Lawinenlagebericht

Lawinenlagebericht für die Steiermark für Sonntag, den 20.01.2019
Amt der Steiermärkischen Landesregierung
Fachabteilung Katastrophenschutz und Landesverteidigung

Link zum aktuellen Bericht (PDF)

Nordalpen West: 2-3 Waldgrenze
Nordalpen Mitte: 2-3 Waldgrenze
Nordalpen Ost: 2-3 Waldgrenze
Niedere Tauern Nord: 2-3 Waldgrenze
Niedere Tauern Süd: 2-3 Waldgrenze
Gurktaler u. Seetaler Alpen: 2-3 Waldgrenze
Randgebirge West: 2
Randgebirge Ost: 2-3 Waldgrenze

Problem1: Triebschnee, Ganztägig
Problem2: Gleitschnee, Ganztägig

SCHLAGZEILE:
Störanfälliger Triebschnee führt zu erheblicher Lawinengefahr. Weiterhin Gleitschneeaktivität beachten!

GEFAHRENBEURTEILUNG:
In der Steiermark ist die Lawinengefahr erheblich, unterhalb der Waldgrenze mäßig. Derzeit gilt es ? je nach Region, Exposition und Höhenlage 3 Gefahrenmuster zu beachten:
1. In den schneereichen Gebirgsgruppen: ältere und frische, störanfällige Triebschneebereiche, die sich mit dem stürmischen Wind der letzten Tage bis in lichtere Waldbereiche ablagerten. Zeitweise bewirkte die Änderungen der Windrichtung frische Einfrachtungen.
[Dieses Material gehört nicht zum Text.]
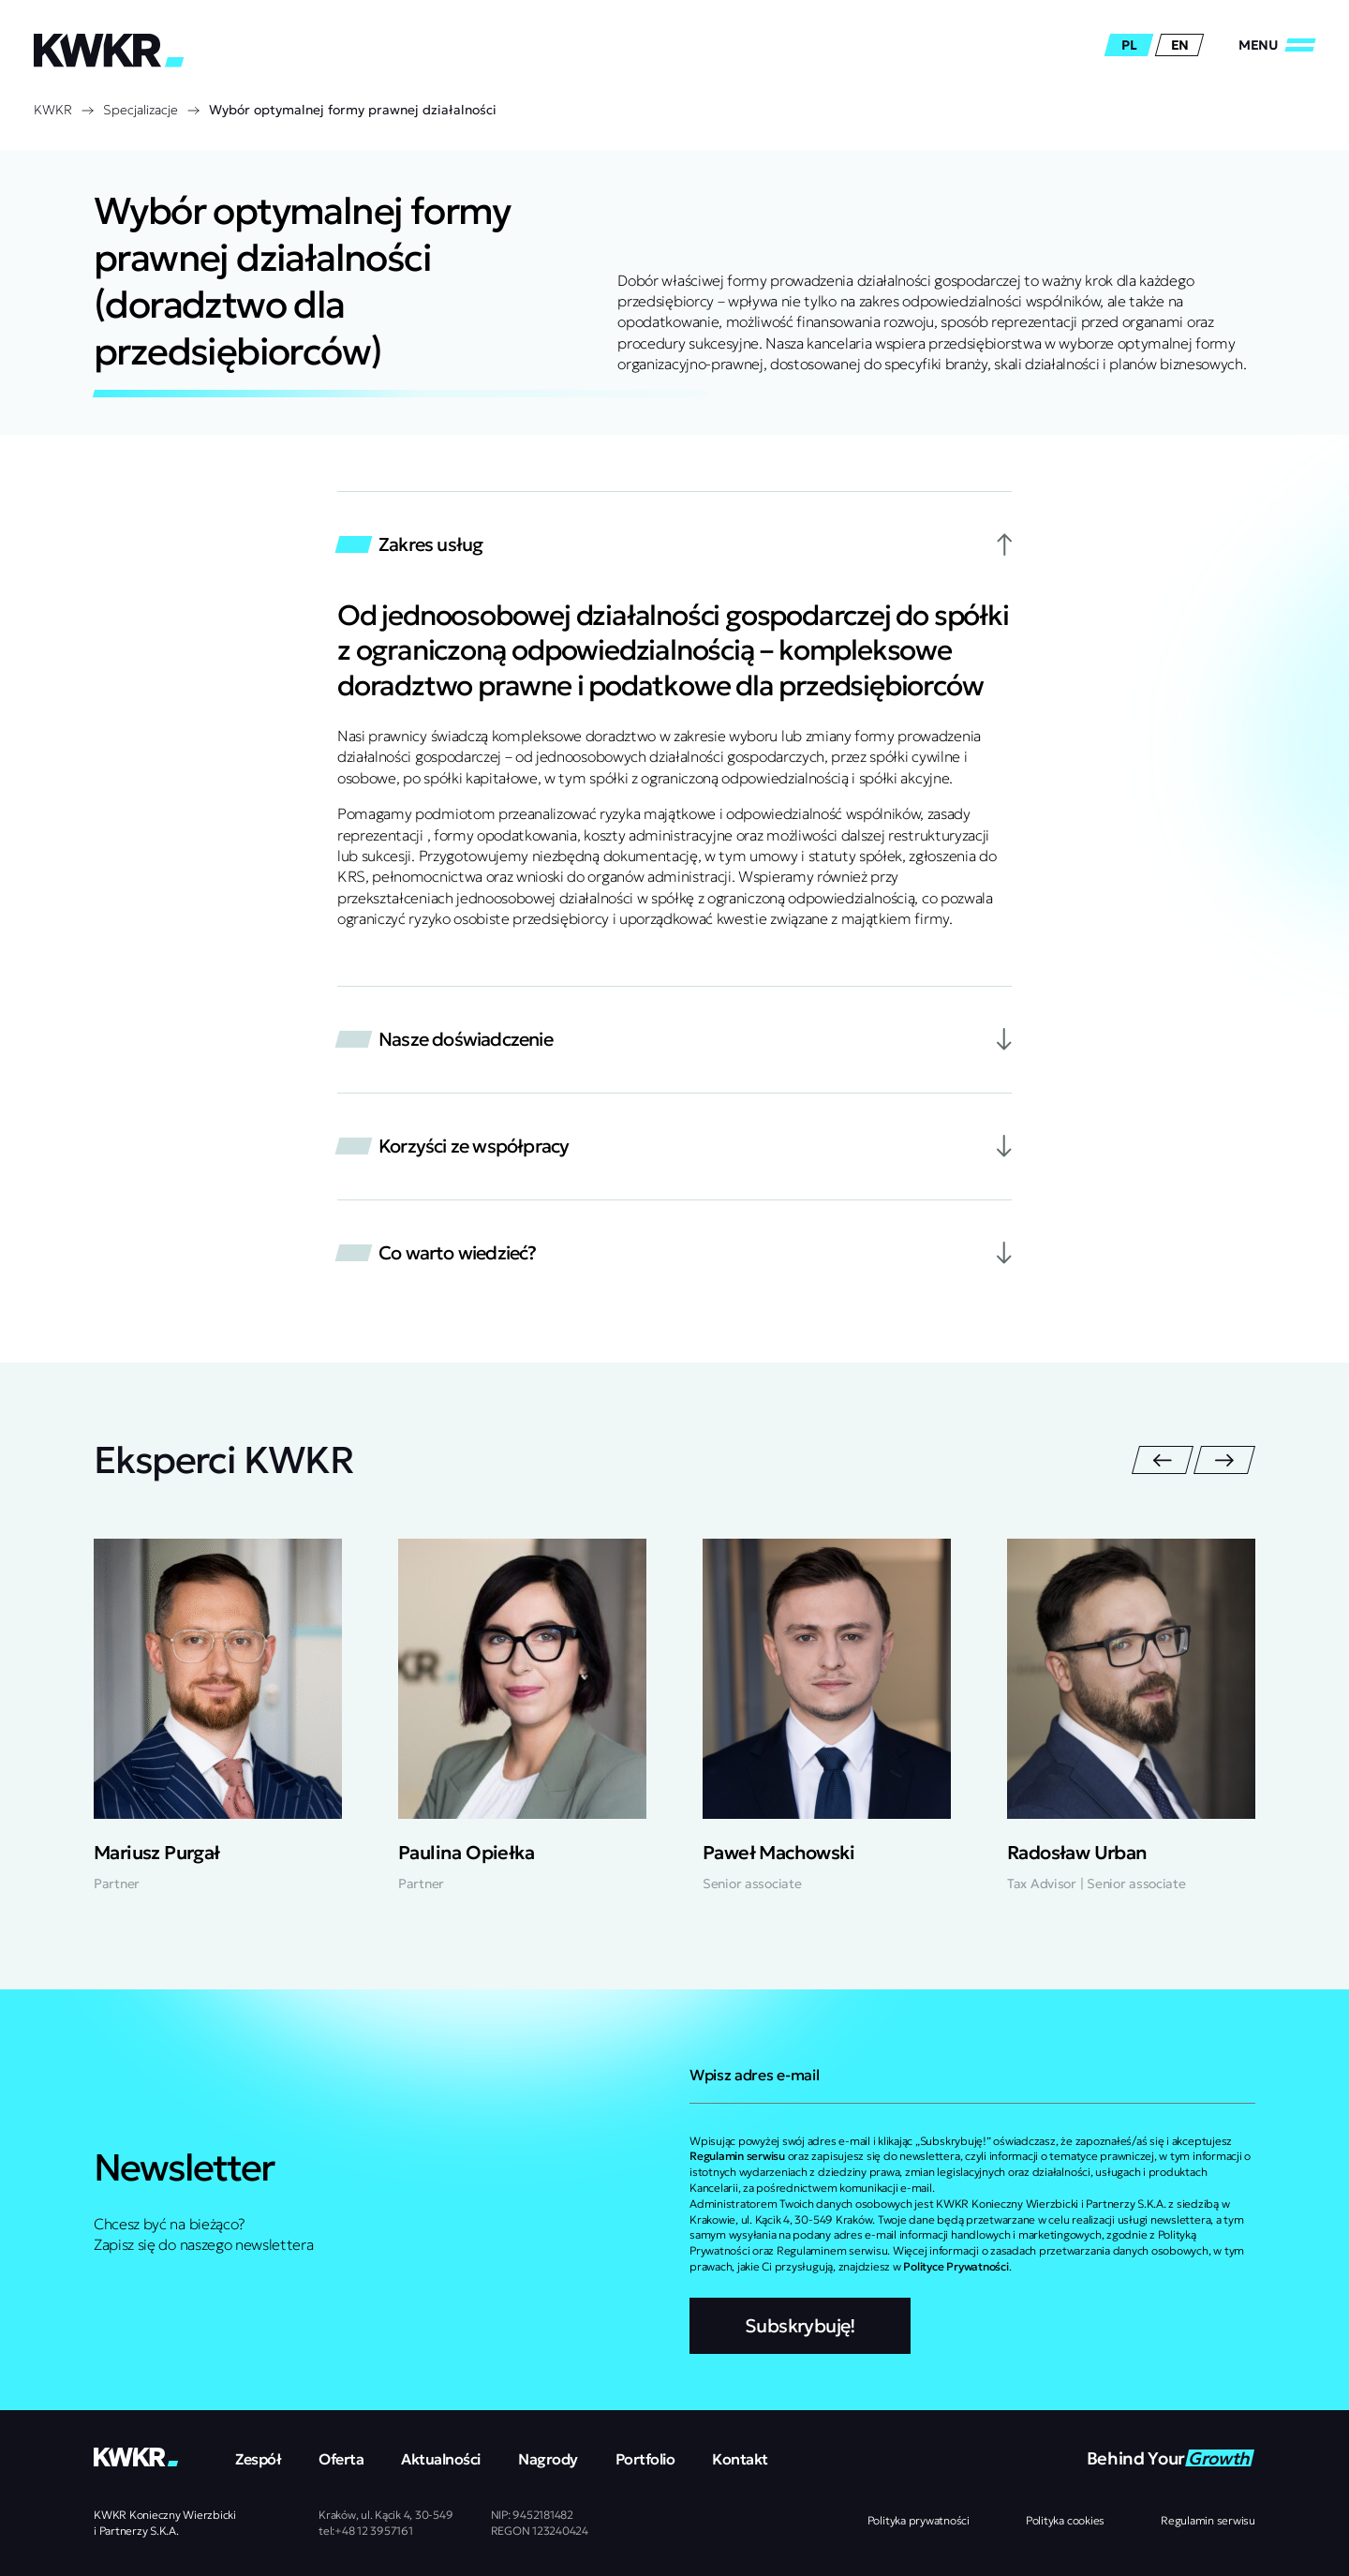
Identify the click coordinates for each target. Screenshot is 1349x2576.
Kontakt (740, 2458)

Die Gefahrenstellen existieren vornehmlich in nordwest- über nord- bis südostexponierten Rinnen und Mulden sowie hinter Geländekanten und sind oft nur kleinräumig. Gefahrenzeichen sind Wummgeräusche und Rissbildungen in der Schneedecke.
2. In den deutlich scheeärmeren, südlichen Gebirgsregionen: Altschneeprobleme vor allem in schattseitigen Hochlagen, für die es keine äußeren Anzeichen gibt.
In beiden Fällen ist die Auslösung einer Schneebrettlawine bereits durch die geringe Zusatzbelastung eines Tourengehers möglich.
3. Gleitschneelawinen vornehmlich in Südexpostionen, die in allen Höhenlagen aus steilen Hangbereichen jederzeit spontan abgehen können. Gefahrenzeichen sind geöffnete Schneemäuler.

SCHNEEDECKENAUFBAU:
An vielen Schattseiten ist die windbeeinflusste Schneedecke noch äußerst störanfällig, Schwachschichten innerhalb der Triebschneeauflage sind kältebedingt konserviert und können leicht gestört werden. In den südlichen Gebirgsgruppen schwächen zudem auch kantige Formen die Schneedecke und stellen eine schlechte Unterlage für die gebundene Schneetafel darüber dar. In windarmen Bereichen wurde Oberflächenreif durch Trieb- und Neuschnee überdeckt (sehr störanfällige Schwachschicht), zudem existiert hier lockerer Pulverschnee. In sonnseitigen Lagen besteht oberflächig ein unterschiedlich ausgeprägter Harschdeckel. Trotz Abkühlung existiert hier in allen Höhenlagen ein bodennaher Schmierfilm, der für anhaltende Gleitschneeaktivität sorgt.

WETTER:
Am Sonntag stellt sich für ein paar Stunden sonniges Wetter ein. Entlang des Randgebirges können Wolken oder Nebel zumindest bis Mittag zäh sein. Mit schwachem Wind aus West bis Nordwest ziehen nur ab und zu ein paar Wolkenfelder durch. Erst am Nachmittag nähern sich im Westen wieder neue Wolken. Das Temperaturniveau bleibt winterlich: Die Mittagswerte liegen in 1.500m um -4 Grad, in 2.000m um -8 Grad.

TENDENZ:
Am Montag zeigt sich im Bergland vorwiegend die Sonne. Ein paar Wolkenfelder ziehen zwar durch, sie bringen aber keinen Niederschlag. Der Wind bleibt eher schwach bis mäßig und kommt aus West bis Nordwest. Es wird eine Spur kälter. Die Schneebrettgefahr nimmt langsam ab, nicht aber die Gefahr von Gleitschneelawinen.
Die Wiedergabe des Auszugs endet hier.